I have a work comp audit in 30 minutes, can I bring my auditor to this party?


----------



## Chris (Sep 2, 2016)

Pretty sure the auditor had other plans, he was here all of about 30 minutes and ran out the door saying everything looked good. That never happens!


----------



## havasu (Sep 2, 2016)

I told you by slipping that $hun into his back pocket would expedite things.


----------



## nealtw (Sep 2, 2016)

Chris said:


> Pretty sure the auditor had other plans, he was here all of about 30 minutes and ran out the door saying everything looked good. That never happens!

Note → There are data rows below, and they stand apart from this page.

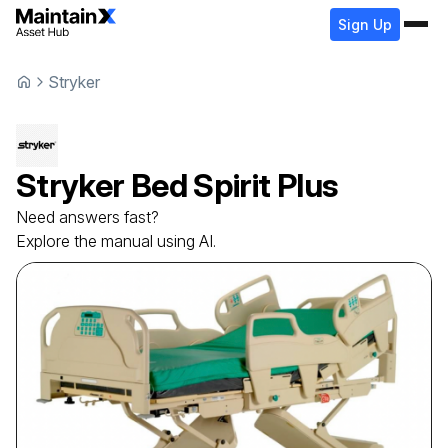
Sign Up
Stryker
Stryker
Bed
Spirit Plus
Need answers fast?
Explore the manual using AI.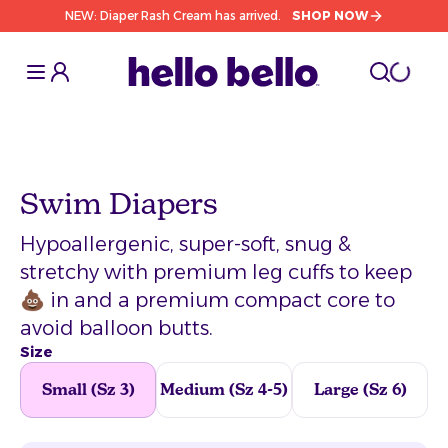
NEW: Diaper Rash Cream has arrived.
SHOP NOW
Toggle Sidebar
Toggle S
cart l
Toggle
Swim Diapers
Hypoallergenic, super-soft, snug &
stretchy with premium leg cuffs to keep
💩 in and a premium compact core to
avoid balloon butts.
Size
Small (Sz 3)
Medium (Sz 4-5)
Large (Sz 6)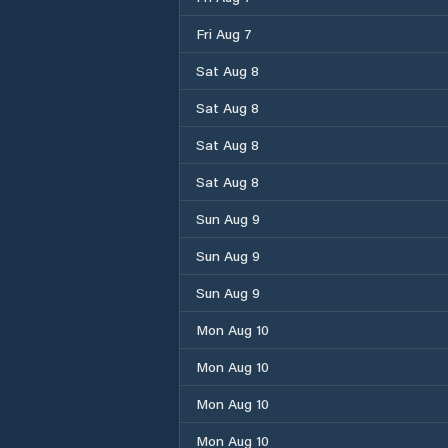
Fri Aug 7
Sat Aug 8
Sat Aug 8
Sat Aug 8
Sat Aug 8
Sun Aug 9
Sun Aug 9
Sun Aug 9
Mon Aug 10
Mon Aug 10
Mon Aug 10
Mon Aug 10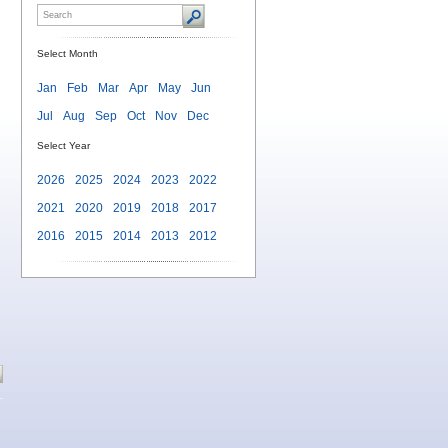
Select Month
Jan
Feb
Mar
Apr
May
Jun
Jul
Aug
Sep
Oct
Nov
Dec
Select Year
2026
2025
2024
2023
2022
2021
2020
2019
2018
2017
2016
2015
2014
2013
2012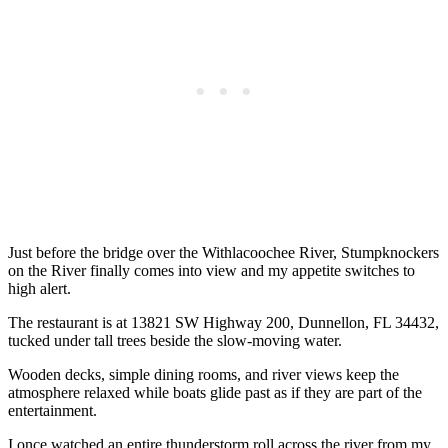
Just before the bridge over the Withlacoochee River, Stumpknockers
on the River finally comes into view and my appetite switches to
high alert.
The restaurant is at 13821 SW Highway 200, Dunnellon, FL 34432,
tucked under tall trees beside the slow-moving water.
Wooden decks, simple dining rooms, and river views keep the
atmosphere relaxed while boats glide past as if they are part of the
entertainment.
I once watched an entire thunderstorm roll across the river from my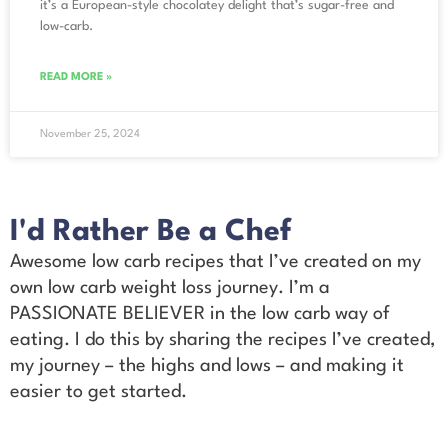
it’s a European-style chocolatey delight that’s sugar-free and
low-carb.
READ MORE »
November 25, 2024
I'd Rather Be a Chef
Awesome low carb recipes that I’ve created on my
own low carb weight loss journey. I’m a
PASSIONATE BELIEVER in the low carb way of
eating. I do this by sharing the recipes I’ve created,
my journey – the highs and lows – and making it
easier to get started.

They tell you when they are coming? :thbup:


----------



## Chris (Sep 2, 2016)

Only work comp tells me. He did bust me on trying to pay a smaller percentage on Christmas bonus money.


----------



## nealtw (Sep 2, 2016)

Yeah, all that is different up here.


----------



## Chris (Sep 2, 2016)

Like you don't have to pay work comp on christmas bonuses? Because I think thats a crock.


----------



## nealtw (Sep 2, 2016)

We have 10 days like Christmas that are paid days off as well as as well as paid vacations so small business seldom pay bonus but if they do all taxes and comps apply.


----------



## Chris (Sep 2, 2016)

I don't mind the taxes on bonuses but why work comp insurance? the insurance is to cover their health while working. The do not work any time for the money of a bonus and I already paid for every minute they were working.


----------



## nealtw (Sep 2, 2016)

As usual I will look at it from the other side.
If they need $ to do their job, they are going to get it somewhere, so your % goes up.
Companies would then pay more in bonus and less in wages which would drive the % up again.

It is the % I always complain about, which never comes down because you have never had a claim against your account.


----------



## frodo (Sep 2, 2016)

http://media-cache-ak0.pinimg.com/736x/35/27/a2/3527a25e368c28f8d18c68a06d9f5ad0.jpg


old dog ?


----------



## Chris (Sep 2, 2016)

nealtw said:


> As usual I will look at it from the other side.
> If they need $ to do their job, they are going to get it somewhere, so your % goes up.
> Companies would then pay more in bonus and less in wages which would drive the % up again.
> 
> It is the % I always complain about, which never comes down because you have never had a claim against your account.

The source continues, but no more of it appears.